O documentário mergulha no que é a vida em uma ocupação, tratando inclusive de assuntos espinhosos, como a suspeita de tráfico de drogas no local e, embora não apareça na edição, o diretor conta que o drama da provisoriedade do lar era central nas conversas e demais interações. “Todo mundo vive com o temor cotidiano de perder a casa de um dia para o outro. A luta pela casa é uma luta muito justa, muito nobre, é uma luta linda.” Calil gravou, inclusive, algumas cenas da reintegração de posse, na qual os moradores tiveram seus bens empilhados e levados por caminhões de lixo da prefeitura, como se suas histórias, memórias e eles próprios fossem descartáveis.

“Cada vez que eu vejo o filme, ele me pega num ponto diferente. É um documento sobre a luta por moradia, que é um direito humano”, comenta ao EL PAÍS Fagner Oliveira, autônomo —faz dreadlocks e toca tambor— que viveu no Cine Marrocos e fez parte do projeto como ator (reproduziu uma cena de Noites de circo) e na equipe de produção do filme. Ironicamente, Fagner é filho de um corretor de imóveis, mas escolheu nas ocupações uma “maneira de aquilombar-se” e viver em comunidade. “Fui para o Cine Marrocos porque vi toda a riqueza cultural que havia ali, naquela torre de Babel, por isso, quando o Ricardo [Calil] apareceu, pensei ‘esse cara é maluco, vou ajudar ele’, porque senti que mais pessoas tinham entendido a riqueza cultural daquele prédio naquele momento, que aquilo precisava ser documentado”, lembra ele, que hoje vive no interior de São Paulo, onde cuida da avó octogenária.

Fagner, que já tinha estudado teatro por um tempo e chegou a vender como camelô filmes antigos de diretores como Bergman e Akira Kurosawa, conta que a oficina de interpretação aproximou muitos dos vizinhos da ocupação. “Fortaleceu a ideia de que a nossa luta é uma só. Conheci a história de vizinhos que têm 11 filhos e lutam há 20 por moradia”, diz.
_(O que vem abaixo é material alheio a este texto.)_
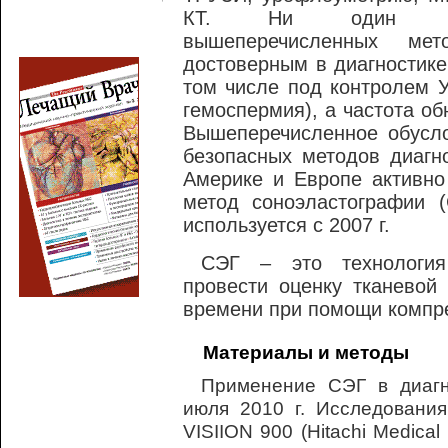
КТ. Ни один 
вышеперечисленных ме
достоверным в диагностик
том числе под контролем У
гемоспермия), а частота о
Вышеперечисленное обусл
безопасных методов диагн
Америке и Европе активно
метод соноэластографии 
используется с 2007 г.
СЭГ – это технология
провести оценку тканевой
времени при помощи компре
Материалы и методы
Применение СЭГ в диагн
июля 2010 г. Исследовани
VISIION 900 (Hitachi Medica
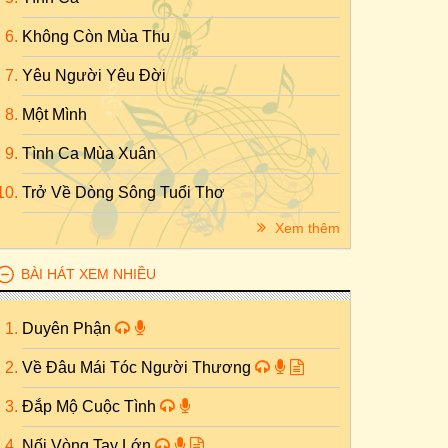
Không Còn Mùa Thu
Yêu Người Yêu Đời
Một Mình
Tình Ca Mùa Xuân
Trở Về Dòng Sông Tuổi Thơ
Xem thêm
BÀI HÁT XEM NHIỀU
Duyên Phận
Về Đâu Mái Tóc Người Thương
Đắp Mộ Cuộc Tình
Nối Vòng Tay Lớn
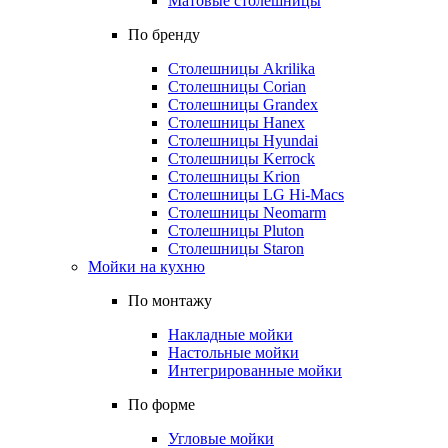
Матовые столешницы
По бренду
Столешницы Akrilika
Столешницы Corian
Столешницы Grandex
Столешницы Hanex
Столешницы Hyundai
Столешницы Kerrock
Столешницы Krion
Столешницы LG Hi-Macs
Столешницы Neomarm
Столешницы Pluton
Столешницы Staron
Мойки на кухню
По монтажу
Накладные мойки
Настольные мойки
Интегрированные мойки
По форме
Угловые мойки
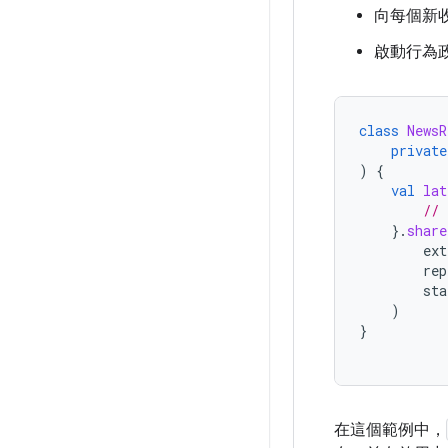
向每個新
啟動行為
class
NewsR
private
)
{
val
lat
// 
}.
share
ext
rep
sta
)
}
在這個範例中，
Para ele, o momento mais bonito de toda a experiência foi quando o imigrante senegalês Joseph foi surpreendido no meio de uma oficina com um bolo pelo seu aniversário de 37 anos e ouviu um coro de “parabéns para você” em diferentes línguas. O momento, registrado pelo documentário, capta o sorriso do homem sério. Só mais um desses intervalos de fantasia que a realidade insiste em soterrar.